Personal information
- Born: May 5, 1913 Chicago, Illinois, U.S.
- Died: November 21, 2003 (aged 90) Hinsdale, Illinois, U.S.
- Listed height: 6 ft 1 in (1.85 m)

Career information
- High school: Bowen (Chicago, Illinois)
- College: Chicago (1933–1936)
- Position: Forward

Career history
- 1937–1938: Whiting Ciesar All-Americans

Career highlights
- 2× Second-team All-American – Converse (1935, 1936); Second-team All-American – College Humor (1936);

= Bill Haarlow =

American basketball player

Arnold William Haarlow Jr. (May 5, 1913 – November 21, 2003) was an American basketball player who played in the American National Basketball League.

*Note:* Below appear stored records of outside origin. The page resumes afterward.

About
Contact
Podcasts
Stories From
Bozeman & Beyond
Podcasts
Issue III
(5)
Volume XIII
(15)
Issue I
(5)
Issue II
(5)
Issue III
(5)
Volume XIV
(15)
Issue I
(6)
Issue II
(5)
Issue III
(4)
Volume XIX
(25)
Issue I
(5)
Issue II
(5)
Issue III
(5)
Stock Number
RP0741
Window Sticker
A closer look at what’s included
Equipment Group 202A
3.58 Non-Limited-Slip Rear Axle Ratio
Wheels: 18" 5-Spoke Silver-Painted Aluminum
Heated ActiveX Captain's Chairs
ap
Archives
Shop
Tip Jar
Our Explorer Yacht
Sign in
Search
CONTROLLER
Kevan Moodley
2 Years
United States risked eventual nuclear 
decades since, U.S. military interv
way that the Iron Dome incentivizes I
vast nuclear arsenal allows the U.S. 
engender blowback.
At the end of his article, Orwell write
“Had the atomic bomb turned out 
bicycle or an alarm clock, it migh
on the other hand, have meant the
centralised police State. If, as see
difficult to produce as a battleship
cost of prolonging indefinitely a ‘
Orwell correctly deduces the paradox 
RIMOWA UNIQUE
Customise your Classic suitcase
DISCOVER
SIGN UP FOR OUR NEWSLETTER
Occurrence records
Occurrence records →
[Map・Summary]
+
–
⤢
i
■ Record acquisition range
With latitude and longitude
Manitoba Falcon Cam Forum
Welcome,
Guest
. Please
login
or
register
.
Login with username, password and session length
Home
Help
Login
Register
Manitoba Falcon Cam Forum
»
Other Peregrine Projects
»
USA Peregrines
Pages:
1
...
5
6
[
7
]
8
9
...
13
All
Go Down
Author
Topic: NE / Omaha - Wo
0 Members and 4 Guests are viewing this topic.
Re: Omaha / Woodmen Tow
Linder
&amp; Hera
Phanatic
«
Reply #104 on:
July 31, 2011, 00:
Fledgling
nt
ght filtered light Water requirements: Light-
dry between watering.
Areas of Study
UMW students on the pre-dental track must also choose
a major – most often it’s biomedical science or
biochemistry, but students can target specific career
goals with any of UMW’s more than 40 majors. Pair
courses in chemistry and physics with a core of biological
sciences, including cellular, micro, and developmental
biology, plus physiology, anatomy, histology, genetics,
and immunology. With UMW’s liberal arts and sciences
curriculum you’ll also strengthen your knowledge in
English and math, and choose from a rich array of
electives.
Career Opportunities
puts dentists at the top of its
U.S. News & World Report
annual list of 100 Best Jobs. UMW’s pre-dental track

Haarlow was a star player in high school, playing for Bowen High in Chicago. He then attended the University of Chicago from 1933 to 1936 at a time when the school was a member of what is now the Big Ten Conference. Haarlow was one of the top scorers in the conference throughout his college career, leading the league in scoring as a junior.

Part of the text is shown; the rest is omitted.